Geht nicht nur in Bremen: Autobahn 37 bei Salzgitter Foto: Julian Stratenschulte/dpa

taz: Herr Loske, als erster Verkehrsminister in Deutschland haben Sie 2008 in Bremen das Tempolimit von 120 Stundenkilometern auf Autobahnen durchgesetzt. Gab es Proteststürme?

Reinhard Loske: Vom ADAC bis zur Handelskammer wurde reichlich protestiert. Vor allem weil das Tempolimit auf den Autobahnen in eine Gesamtstrategie der Entschleunigung des Autoverkehrs eingebettet war: Temporeduzierung von 50 auf 30 Stundenkilometer in Wohngebieten und auf Nebenstraßen, von 70 auf 50 auf innerstädtischen Hauptverkehrsstraßen. Begleitet wurde das Ganze durch den Ausbau der Tram, die Einführung der S-Bahn und die massive Förderung von Radverkehr und Carsharing.

In Berlin streitet derzeit die Koalition über das Limit. Es geht um 70 Prozent der 13.000 Autobahnkilometer ­Deutschlands, auf denen keine Geschwindigkeitsbegrenzung gilt. In Bremen ging es nur um etwa 80 Kilometer, von denen die meisten schon einer Tempobeschränkung unterlagen. Machte das die Durchsetzung leichter?

In der Tat, das Land ist klein. Das macht manches möglich, auch eine Pionierrolle. Aber die Bundesregierung – damals mit Verkehrsminister Wolfgang Tiefensee (SPD) – verwendete viel Energie darauf, uns das Leben schwer zu machen, damit die Maßnahme bloß keine Nachahmer fand. So durften wir kein „generelles“, sondern nur ein „spezifisches Tempolimit“ einführen. Im Ergebnis war es jedoch das Gleiche.

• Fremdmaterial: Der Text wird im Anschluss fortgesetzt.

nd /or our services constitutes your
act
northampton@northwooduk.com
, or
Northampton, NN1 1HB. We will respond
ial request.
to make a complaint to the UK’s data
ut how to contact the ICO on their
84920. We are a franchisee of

Reinhard Loske ist Präsident der Cusanus Hochschule Bernkastel-Kues in Rheinland-Pfalz. Von 1998 bis 2007 war er Bundestagsabgeordneter der Grünen, von 2007 bis 2011 Bremer Verkehrssenator.

Ein Argument gegen flächendeckende Tempolimits auf Autobahnen lautet, dass schnelles Fahren in Deutschland zum Nationalcharakter gehört, wie Waffenbesitz in den USA. Beides könne man nicht verbieten, ohne einen Aufstand auszulösen.

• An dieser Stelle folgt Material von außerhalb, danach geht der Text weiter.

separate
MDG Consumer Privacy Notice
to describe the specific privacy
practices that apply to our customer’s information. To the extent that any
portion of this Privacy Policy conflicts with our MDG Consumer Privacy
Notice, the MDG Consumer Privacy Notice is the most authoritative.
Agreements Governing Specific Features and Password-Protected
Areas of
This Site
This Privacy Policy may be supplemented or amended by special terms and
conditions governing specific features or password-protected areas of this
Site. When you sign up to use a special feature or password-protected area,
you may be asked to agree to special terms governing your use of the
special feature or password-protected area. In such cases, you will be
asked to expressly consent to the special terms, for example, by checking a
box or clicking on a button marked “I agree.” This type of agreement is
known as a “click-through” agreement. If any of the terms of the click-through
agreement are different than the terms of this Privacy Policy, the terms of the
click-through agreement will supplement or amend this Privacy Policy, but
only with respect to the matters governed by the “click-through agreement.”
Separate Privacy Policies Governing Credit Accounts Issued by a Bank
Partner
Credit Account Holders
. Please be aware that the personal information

Ich habe diesen Vergleich früher selbst verwendet, halte ihn aber mittlerweile für Blödsinn. Wahr ist, dass politische Konflikte pluralistische Gesellschaften oft in 50 Prozent Befürworter und 50 Prozent Gegner polarisieren. Dann kann es auch heftig zugehen. Das gilt für große Fragen, wie etwa Brandts Ostpolitik oder den Atomausstieg. Und für kleine Fragen wie Anschnallpflicht oder Rauchverbot. Sind die Dinge einmal beschlossen, werden sie jedoch als neue Tatsachen früher oder später von allen akzeptiert. Politiker brauchen da ein wenig Durchhaltevermögen.

Angeblich sind die Autobahnen so etwas wie nationale Vorführstrecken für die Exportprodukte von Audi, Daimler, BMW oder Porsche. Rührt ein Tempolimit damit nicht am Geschäftsmodell der Konzerne?

Das ist ein seltsames Argument, denn es gibt in praktisch allen Staaten der Welt Tempolimits. Ich sehe es umgekehrt: Mit der einseitigen Ausrichtung der eigenen Produktpalette auf PS-starke, schwere und schnelle Modelle schafft sich die deutsche Automobilindustrie eher Probleme. Eine solche Fixierung verstellt den Blick darauf, dass sich die Konzerne zu Mobilitätsdienstleistern weiterentwickeln müssen. Da geht es um Elektromobilität, Carsharing, autonomes Fahren und nachhaltige Stadtmobilität.

Ein Tempolimit von 130 Kilometern pro Stunde würde den CO2-Ausstoß des Verkehrs um etwa 1 Prozent reduzieren, die gesamten deutschen CO2-Emissionen um ungefähr 0,1 Prozent. Lohnt die Aufregung über diese Mini­belastung?

Unmittelbar wäre ein Tempolimit auf Autobahnen nur ein kleiner Beitrag zur Erreichung der deutschen Klimaschutzziele. Mittelbar und vor allem dauerhaft wäre es aber ein sehr großer Beitrag zu einer nachhaltigen Mobilitätskultur in Deutschland.

Ein weiteres Argument: „Nur“ 424 der insgesamt 3.300 Verkehrstoten auf deutschen Straßen starben 2018 auf Autobahnen; wie viele davon wegen Raserei, ist unbekannt. Was ist dran?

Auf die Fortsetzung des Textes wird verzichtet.